Skill
EMOM for 5 minutes:
Hang power snatch plus power snatch plus overhead squat.
Then 8 minutes of snatching (power or squat)
Once you’re off the interval and into the 8 minutes of free lifting, practice blurring the lines between a power snatch and a squat snatch. It’s often the case that lifters will have different footwork and hip movement in the catch position of the snatch or clean based off whether they’re intending to land in a power or a squat position. Ideally there should be no difference, with the power position just being a shallower version of the snatch position. When you’re working on the snatch today, tell yourself to squat snatch, but just don’t necessarily go all the way down. If this results in a lift that looks different from when you tell yourself to power snatch, then you fall into that category of lifters whose footwork and positioning are different in the power lifts compared to the squat lifts. Focus on keeping everything but the depth identical between the two lifts.

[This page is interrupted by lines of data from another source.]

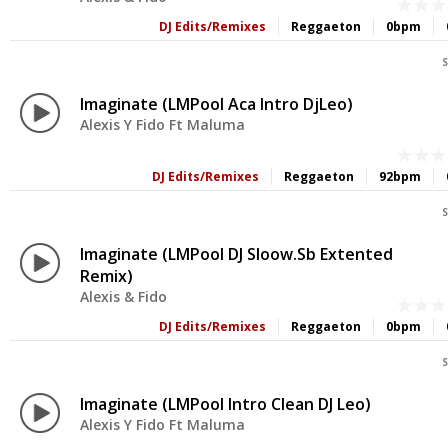
DJ Edits/Remixes
Reggaeton
0bpm
S
Imaginate (LMPool Aca Intro DjLeo)
Alexis Y Fido Ft Maluma
DJ Edits/Remixes
Reggaeton
92bpm
S
Imaginate (LMPool DJ Sloow.sb Extented
Remix)
Alexis & Fido
DJ Edits/Remixes
Reggaeton
0bpm
S
Imaginate (LMPool Intro Clean DJ Leo)
Alexis Y Fido Ft Maluma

If you’re still struggling to control your footwork in the power snatch, it is almost certainly because your weight is too heavy.
Workout of the Day
AMRAP in 16 minutes:
20 medicine ball sit ups
16 alternating dumbbell power snatches
12 single arm overhead lunges
Use a dumbbell that lets you hit the power snatches unbroken when you’re fresh. You definitely don’t need to go unbroken, but if you’re forced to break it up on round 1 then you’ll likely grind down to a pretty slow pace by the midpoint of the workout. Feel free to do all the overhead lunges on one arm in one round, and then use the other arm in the next round.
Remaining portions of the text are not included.